TASK REQUIREMENTS » Reproduce every line in the listing that contains the word "دانلود".
>>>
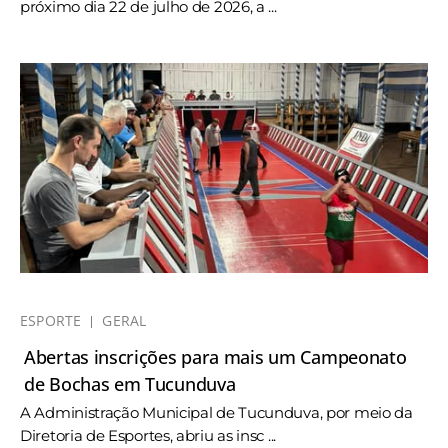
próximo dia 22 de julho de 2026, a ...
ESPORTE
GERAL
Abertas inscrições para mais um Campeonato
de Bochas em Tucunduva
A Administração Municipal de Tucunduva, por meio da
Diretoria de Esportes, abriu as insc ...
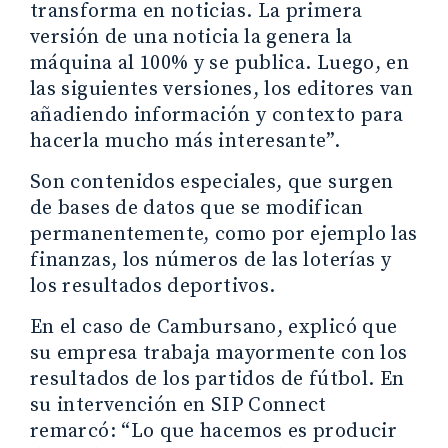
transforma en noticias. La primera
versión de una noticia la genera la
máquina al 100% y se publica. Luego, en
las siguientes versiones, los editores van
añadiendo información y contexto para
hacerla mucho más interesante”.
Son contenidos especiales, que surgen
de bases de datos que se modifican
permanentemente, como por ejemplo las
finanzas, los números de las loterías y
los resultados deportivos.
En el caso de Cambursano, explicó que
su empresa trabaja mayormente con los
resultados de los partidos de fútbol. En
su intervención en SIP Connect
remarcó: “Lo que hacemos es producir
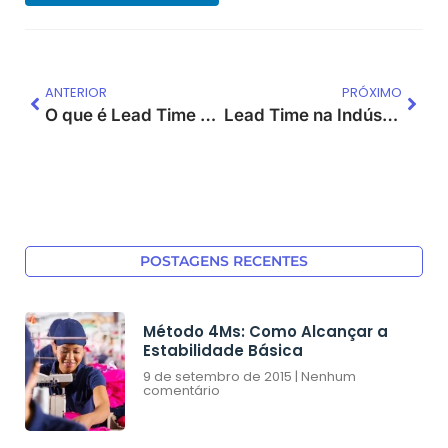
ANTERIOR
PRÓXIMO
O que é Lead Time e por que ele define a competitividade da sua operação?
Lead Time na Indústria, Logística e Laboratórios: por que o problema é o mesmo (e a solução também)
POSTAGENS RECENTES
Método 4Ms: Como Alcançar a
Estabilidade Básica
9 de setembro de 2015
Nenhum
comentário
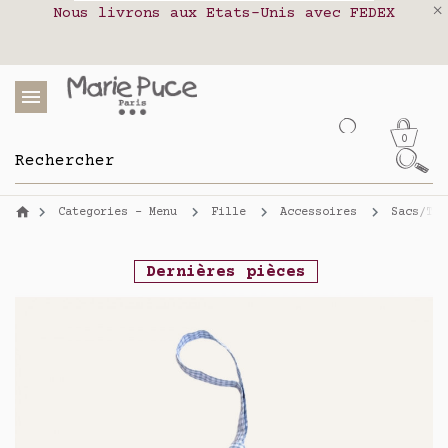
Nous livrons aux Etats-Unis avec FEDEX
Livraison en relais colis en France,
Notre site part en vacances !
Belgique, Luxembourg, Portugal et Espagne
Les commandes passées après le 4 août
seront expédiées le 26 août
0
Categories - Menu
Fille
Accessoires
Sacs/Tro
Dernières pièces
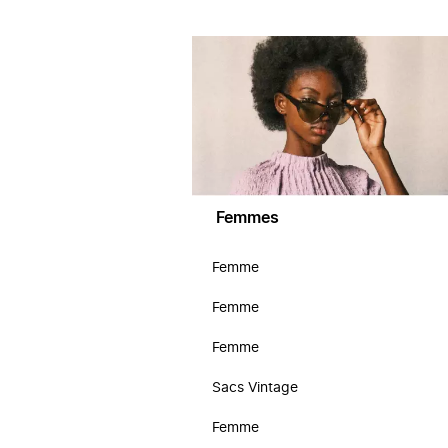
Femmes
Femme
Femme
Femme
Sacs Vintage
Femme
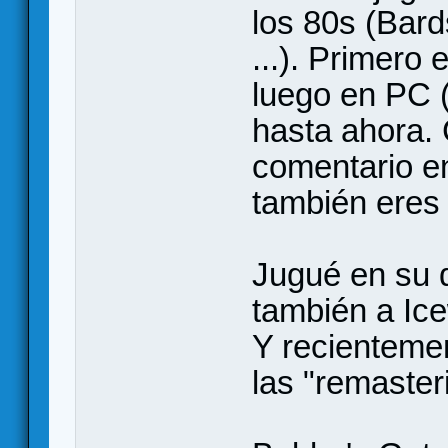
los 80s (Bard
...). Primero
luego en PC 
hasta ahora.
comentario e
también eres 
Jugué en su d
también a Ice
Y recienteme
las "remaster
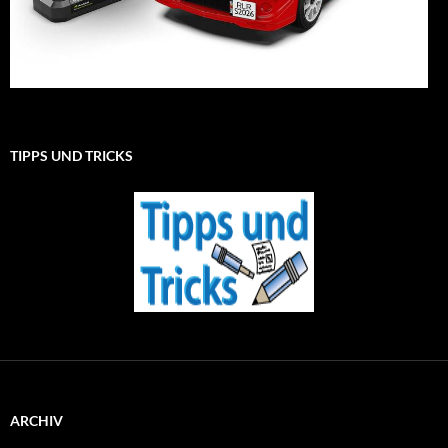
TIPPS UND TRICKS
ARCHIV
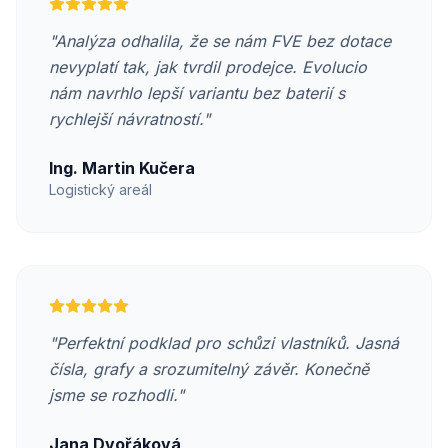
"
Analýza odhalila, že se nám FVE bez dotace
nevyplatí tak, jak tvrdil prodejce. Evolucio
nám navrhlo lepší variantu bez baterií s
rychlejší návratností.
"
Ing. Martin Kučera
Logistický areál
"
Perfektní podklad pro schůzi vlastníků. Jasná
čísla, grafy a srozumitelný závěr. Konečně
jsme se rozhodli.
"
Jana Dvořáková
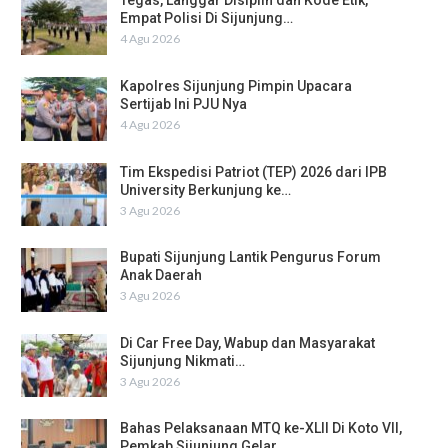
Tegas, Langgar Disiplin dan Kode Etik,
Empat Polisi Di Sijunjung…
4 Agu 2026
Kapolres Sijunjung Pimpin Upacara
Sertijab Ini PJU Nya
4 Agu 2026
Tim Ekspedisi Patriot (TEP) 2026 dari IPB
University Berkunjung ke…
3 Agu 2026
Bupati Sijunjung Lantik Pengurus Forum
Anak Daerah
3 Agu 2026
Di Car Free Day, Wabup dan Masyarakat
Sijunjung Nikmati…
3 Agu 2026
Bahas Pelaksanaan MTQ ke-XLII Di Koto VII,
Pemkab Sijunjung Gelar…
<<<
>>>
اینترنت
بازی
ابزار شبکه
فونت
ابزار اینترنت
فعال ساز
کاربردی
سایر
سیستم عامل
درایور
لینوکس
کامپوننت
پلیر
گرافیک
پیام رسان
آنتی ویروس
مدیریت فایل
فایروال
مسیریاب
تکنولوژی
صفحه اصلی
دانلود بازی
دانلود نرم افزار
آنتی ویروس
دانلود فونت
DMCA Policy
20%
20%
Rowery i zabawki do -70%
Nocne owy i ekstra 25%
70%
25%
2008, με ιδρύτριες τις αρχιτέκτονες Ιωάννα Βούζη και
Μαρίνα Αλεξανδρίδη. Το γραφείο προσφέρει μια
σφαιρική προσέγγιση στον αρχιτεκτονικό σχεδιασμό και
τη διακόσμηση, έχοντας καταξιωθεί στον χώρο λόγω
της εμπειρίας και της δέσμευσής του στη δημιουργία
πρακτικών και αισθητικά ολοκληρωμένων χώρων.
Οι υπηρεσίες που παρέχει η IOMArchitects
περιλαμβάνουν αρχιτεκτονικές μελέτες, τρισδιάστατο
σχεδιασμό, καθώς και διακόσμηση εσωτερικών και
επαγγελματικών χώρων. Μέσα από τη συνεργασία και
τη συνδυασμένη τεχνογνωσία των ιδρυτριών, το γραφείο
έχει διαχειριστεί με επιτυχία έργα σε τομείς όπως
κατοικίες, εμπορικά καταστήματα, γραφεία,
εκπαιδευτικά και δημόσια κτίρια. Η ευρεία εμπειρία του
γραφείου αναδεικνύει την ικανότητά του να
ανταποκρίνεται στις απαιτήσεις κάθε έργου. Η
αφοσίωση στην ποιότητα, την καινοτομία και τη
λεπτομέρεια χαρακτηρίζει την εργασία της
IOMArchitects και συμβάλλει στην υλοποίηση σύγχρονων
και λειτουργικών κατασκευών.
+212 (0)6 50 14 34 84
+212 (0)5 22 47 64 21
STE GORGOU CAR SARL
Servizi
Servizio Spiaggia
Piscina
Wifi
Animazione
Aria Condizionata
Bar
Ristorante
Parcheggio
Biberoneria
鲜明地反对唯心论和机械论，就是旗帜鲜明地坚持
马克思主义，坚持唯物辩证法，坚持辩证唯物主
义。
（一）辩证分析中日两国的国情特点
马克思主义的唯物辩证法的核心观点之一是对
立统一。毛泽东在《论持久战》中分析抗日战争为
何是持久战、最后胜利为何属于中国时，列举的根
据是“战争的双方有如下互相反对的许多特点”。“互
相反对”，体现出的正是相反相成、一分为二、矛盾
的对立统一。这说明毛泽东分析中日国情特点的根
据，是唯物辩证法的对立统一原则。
<<<
>>>
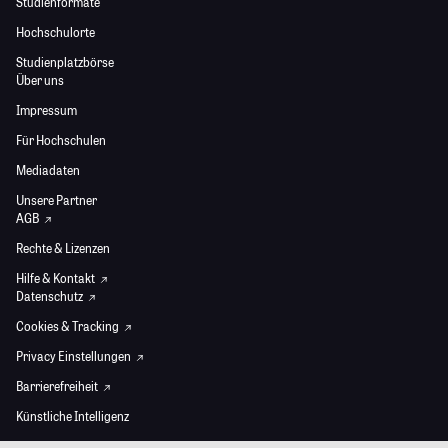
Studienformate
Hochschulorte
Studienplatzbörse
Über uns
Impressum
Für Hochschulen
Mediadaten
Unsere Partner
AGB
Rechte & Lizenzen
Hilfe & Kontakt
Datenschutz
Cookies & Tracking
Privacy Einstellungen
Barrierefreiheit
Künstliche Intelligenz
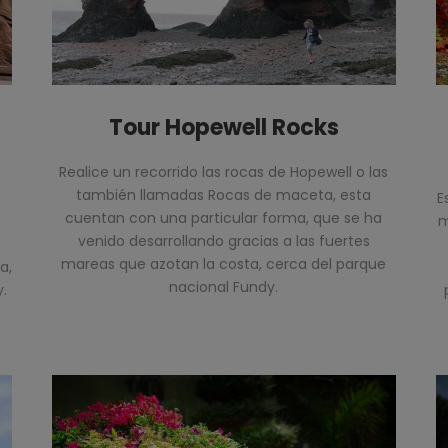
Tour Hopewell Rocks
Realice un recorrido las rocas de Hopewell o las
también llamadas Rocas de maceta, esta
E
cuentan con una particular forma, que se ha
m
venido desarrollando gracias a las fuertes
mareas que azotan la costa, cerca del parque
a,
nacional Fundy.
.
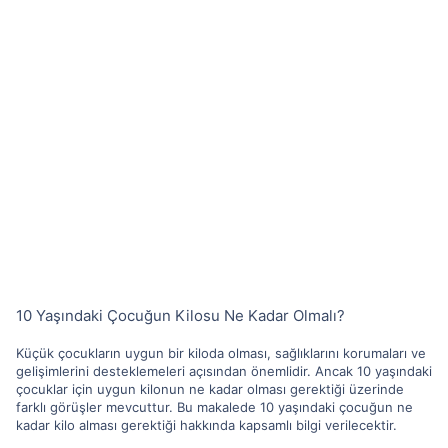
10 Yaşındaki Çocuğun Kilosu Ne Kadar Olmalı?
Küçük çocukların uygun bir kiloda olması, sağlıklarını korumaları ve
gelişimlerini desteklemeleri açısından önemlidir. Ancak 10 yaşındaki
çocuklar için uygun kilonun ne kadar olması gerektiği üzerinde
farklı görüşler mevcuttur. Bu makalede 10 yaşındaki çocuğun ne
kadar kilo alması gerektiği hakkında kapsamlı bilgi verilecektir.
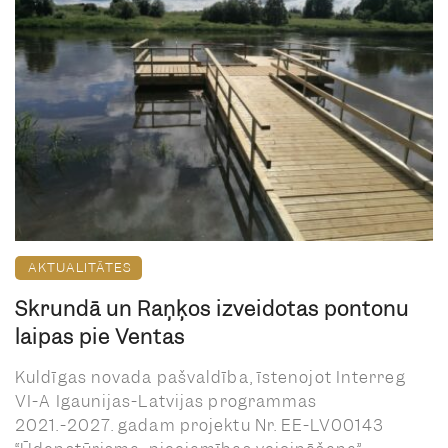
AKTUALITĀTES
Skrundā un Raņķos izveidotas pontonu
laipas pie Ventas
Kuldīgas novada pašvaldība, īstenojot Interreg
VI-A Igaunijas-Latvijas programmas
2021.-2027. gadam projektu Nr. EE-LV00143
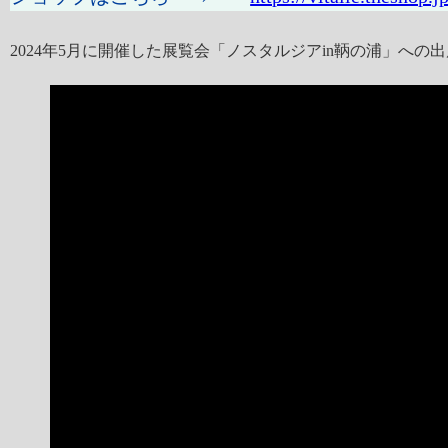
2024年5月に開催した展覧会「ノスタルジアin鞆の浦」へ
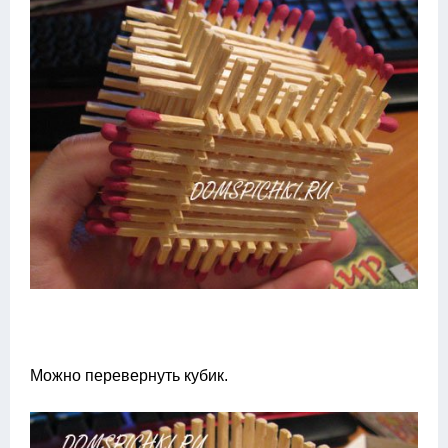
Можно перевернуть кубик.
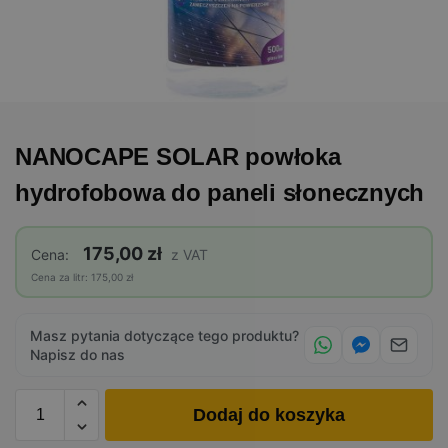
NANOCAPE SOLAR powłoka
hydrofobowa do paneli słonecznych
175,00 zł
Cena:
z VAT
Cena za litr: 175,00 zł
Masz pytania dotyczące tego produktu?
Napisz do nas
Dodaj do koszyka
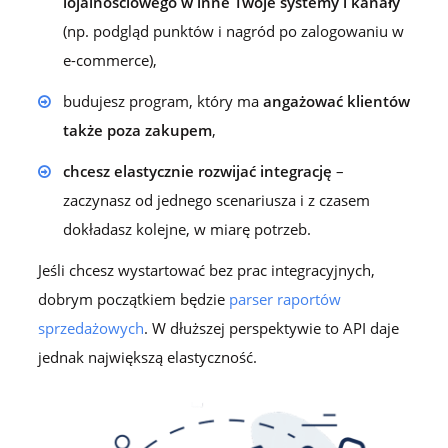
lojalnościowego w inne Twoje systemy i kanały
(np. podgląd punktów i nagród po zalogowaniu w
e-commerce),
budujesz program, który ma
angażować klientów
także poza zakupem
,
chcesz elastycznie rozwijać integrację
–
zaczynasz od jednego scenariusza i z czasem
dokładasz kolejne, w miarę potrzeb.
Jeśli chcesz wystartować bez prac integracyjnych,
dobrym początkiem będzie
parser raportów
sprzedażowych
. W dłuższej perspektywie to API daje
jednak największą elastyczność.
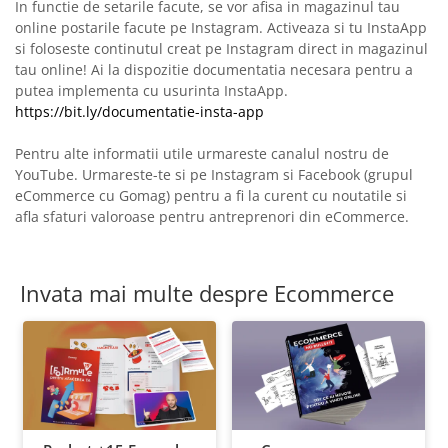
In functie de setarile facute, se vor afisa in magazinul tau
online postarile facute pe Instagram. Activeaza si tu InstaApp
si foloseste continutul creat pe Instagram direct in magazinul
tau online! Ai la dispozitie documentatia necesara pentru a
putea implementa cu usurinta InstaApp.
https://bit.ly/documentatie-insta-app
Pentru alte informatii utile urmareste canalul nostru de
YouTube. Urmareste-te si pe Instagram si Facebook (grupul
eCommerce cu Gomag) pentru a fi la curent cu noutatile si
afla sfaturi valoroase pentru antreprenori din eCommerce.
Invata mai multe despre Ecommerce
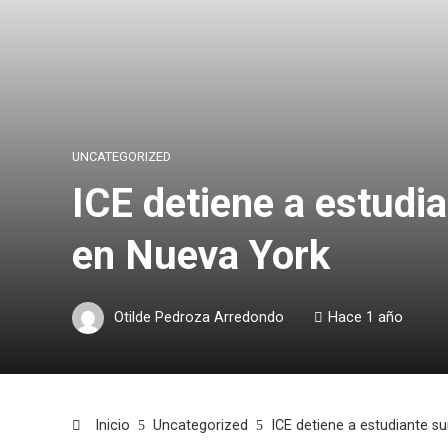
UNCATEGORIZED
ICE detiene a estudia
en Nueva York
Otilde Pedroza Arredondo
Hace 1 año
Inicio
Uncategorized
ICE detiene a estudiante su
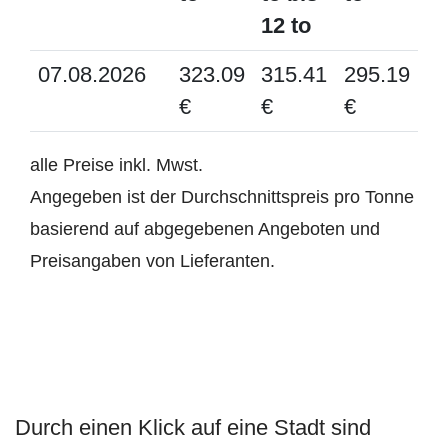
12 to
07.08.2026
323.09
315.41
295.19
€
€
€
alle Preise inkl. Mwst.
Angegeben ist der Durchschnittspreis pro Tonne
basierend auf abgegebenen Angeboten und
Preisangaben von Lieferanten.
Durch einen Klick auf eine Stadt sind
<<<
EXERCISE OUTPUT »
دانلود بازی
دانلود نرم افزار
دانلود فونت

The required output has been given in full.